| Exercise instructions |
Every line below that holds the string "life" should be copied out.

○ ○ ○

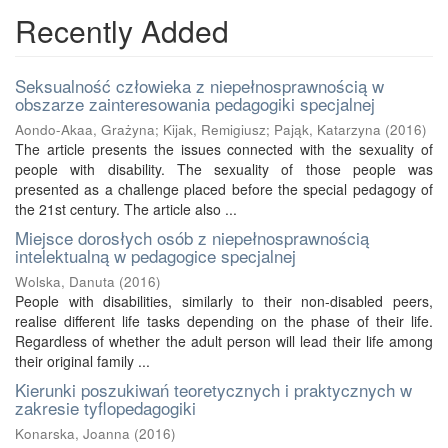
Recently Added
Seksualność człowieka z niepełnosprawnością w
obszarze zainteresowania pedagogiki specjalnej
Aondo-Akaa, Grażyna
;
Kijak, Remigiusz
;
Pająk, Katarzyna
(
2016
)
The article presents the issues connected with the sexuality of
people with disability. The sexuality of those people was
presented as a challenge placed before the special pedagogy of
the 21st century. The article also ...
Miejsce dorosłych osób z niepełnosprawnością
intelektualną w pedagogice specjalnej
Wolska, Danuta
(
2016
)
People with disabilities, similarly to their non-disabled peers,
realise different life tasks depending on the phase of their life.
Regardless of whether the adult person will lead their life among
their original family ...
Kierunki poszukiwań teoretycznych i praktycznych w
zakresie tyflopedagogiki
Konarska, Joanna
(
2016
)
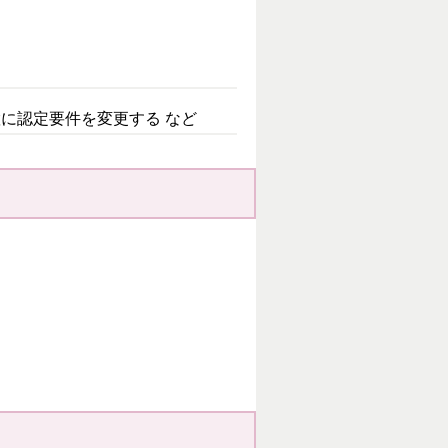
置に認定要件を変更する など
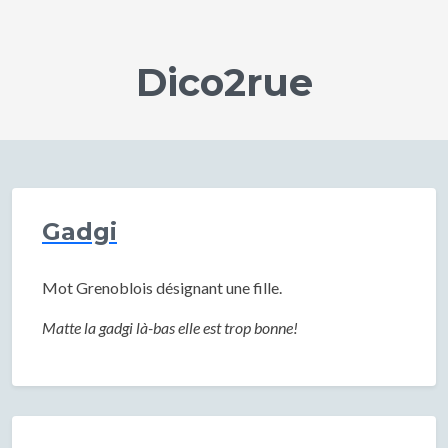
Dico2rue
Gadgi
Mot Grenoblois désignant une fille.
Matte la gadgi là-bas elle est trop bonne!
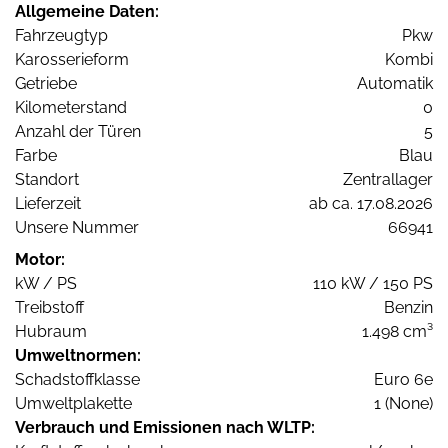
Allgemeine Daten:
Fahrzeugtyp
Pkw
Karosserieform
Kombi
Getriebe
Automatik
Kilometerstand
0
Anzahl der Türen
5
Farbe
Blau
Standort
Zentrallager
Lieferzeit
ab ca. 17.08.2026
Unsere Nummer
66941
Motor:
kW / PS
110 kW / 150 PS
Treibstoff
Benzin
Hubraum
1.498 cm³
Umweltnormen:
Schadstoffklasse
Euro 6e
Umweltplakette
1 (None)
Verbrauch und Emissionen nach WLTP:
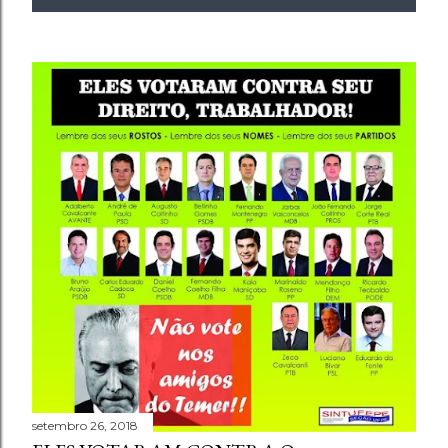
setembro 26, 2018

○ ○ ○

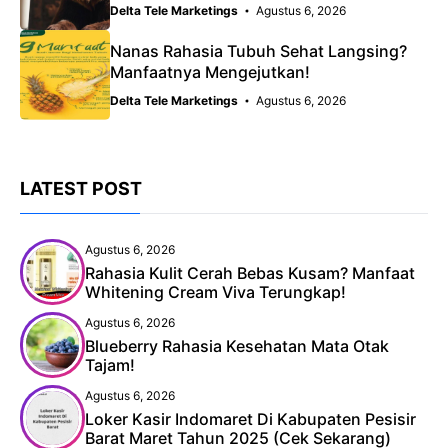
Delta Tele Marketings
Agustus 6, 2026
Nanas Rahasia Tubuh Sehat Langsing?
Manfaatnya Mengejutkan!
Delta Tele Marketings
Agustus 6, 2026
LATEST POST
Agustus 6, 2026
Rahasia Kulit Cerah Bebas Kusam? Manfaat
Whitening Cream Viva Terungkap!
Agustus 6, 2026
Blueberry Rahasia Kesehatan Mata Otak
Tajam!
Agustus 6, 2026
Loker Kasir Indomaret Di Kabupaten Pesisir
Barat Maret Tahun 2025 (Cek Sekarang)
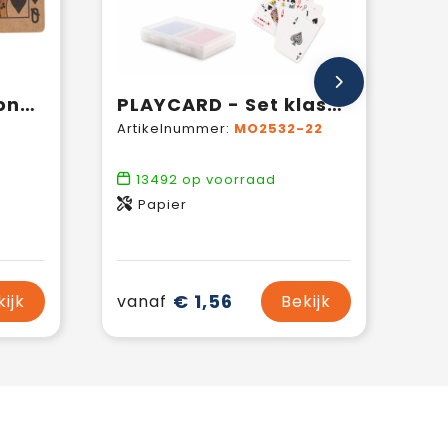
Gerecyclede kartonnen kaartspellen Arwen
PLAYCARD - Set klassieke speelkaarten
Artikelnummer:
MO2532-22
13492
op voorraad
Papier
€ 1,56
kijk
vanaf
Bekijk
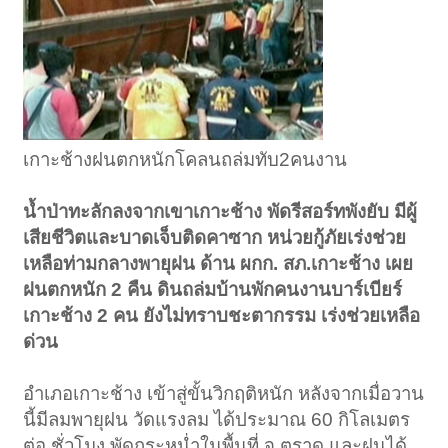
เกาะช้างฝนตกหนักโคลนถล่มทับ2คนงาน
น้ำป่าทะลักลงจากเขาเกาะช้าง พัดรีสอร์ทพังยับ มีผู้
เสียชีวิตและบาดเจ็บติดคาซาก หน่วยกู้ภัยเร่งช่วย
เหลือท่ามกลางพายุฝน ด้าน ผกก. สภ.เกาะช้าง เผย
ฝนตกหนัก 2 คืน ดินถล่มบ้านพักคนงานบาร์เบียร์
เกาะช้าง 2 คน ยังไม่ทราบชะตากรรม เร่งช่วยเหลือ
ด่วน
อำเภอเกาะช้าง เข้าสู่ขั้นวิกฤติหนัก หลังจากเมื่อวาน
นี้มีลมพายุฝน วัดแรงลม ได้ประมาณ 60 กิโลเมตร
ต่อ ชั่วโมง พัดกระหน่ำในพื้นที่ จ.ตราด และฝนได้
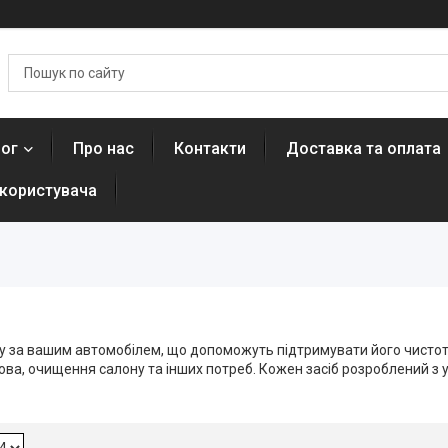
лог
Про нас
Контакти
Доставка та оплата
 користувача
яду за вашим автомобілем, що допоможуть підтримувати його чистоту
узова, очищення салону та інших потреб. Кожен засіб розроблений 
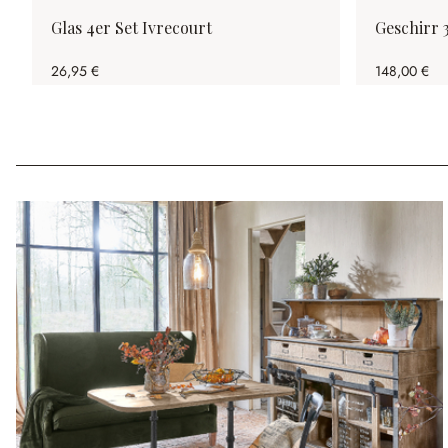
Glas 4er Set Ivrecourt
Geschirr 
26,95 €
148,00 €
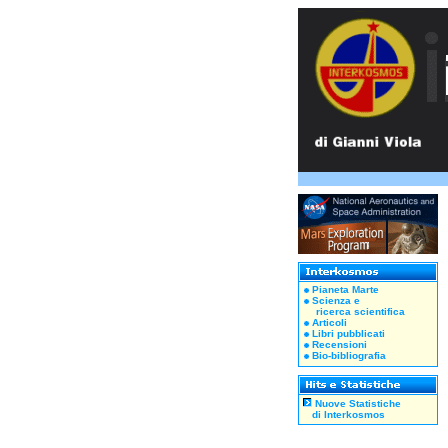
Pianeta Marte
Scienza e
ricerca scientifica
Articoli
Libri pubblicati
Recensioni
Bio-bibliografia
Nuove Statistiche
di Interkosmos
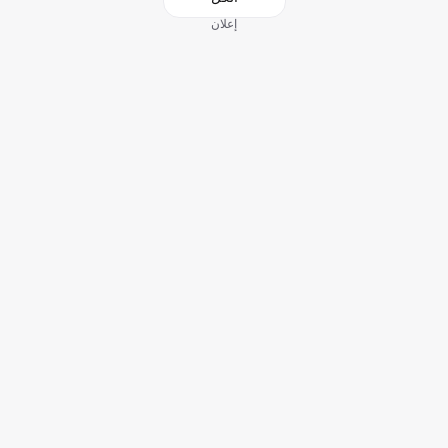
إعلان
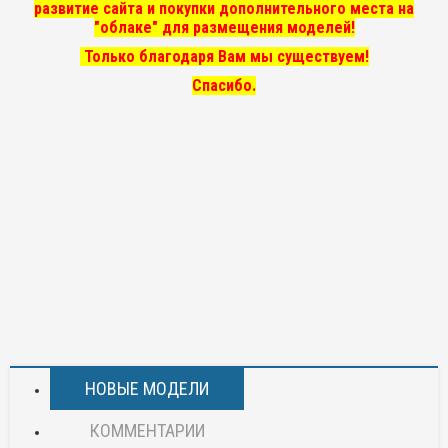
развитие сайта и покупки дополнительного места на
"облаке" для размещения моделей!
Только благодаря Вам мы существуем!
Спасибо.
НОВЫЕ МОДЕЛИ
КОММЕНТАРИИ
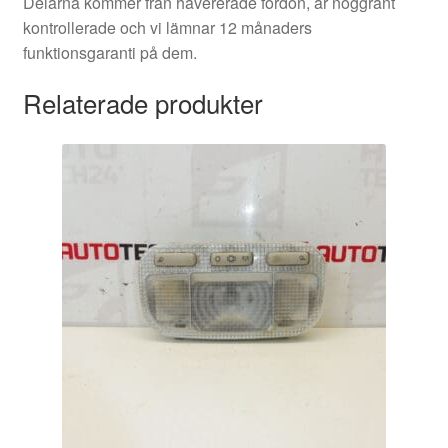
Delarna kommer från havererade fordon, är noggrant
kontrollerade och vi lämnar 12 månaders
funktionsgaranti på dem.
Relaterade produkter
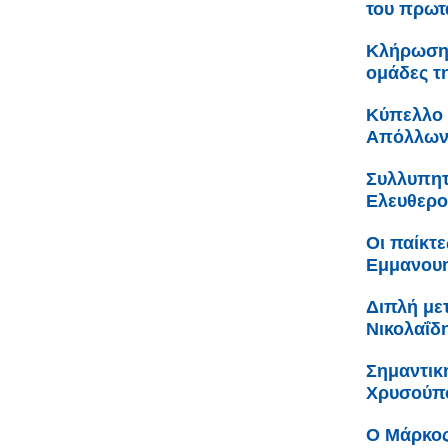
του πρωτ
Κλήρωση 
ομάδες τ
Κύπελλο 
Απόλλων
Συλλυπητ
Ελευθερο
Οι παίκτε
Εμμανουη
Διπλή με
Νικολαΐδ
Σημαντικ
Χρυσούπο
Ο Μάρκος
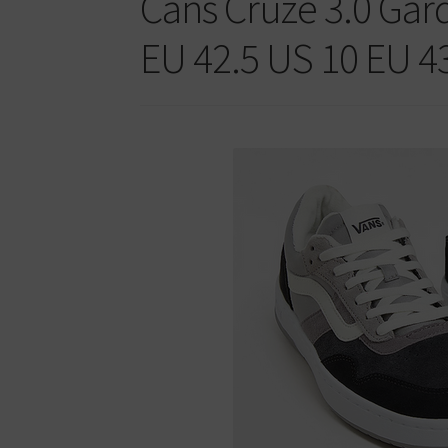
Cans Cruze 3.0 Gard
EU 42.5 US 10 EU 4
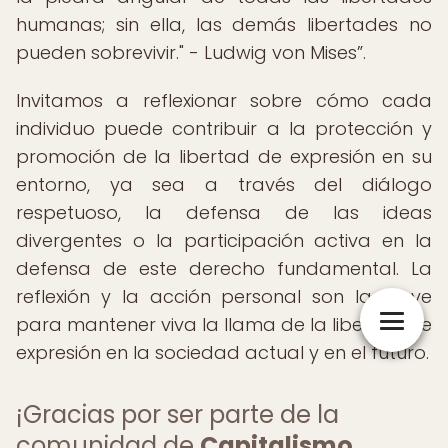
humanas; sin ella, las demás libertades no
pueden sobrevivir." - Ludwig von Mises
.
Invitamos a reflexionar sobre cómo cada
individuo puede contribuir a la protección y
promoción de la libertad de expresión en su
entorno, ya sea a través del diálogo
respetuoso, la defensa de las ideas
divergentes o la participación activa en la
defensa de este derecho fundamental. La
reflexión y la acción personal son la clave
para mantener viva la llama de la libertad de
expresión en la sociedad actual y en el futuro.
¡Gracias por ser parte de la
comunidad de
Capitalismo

○ ○ ○

| Task response |
realise different life tasks depending on the phase of their life.
Regardless of whether the adult person will lead their life among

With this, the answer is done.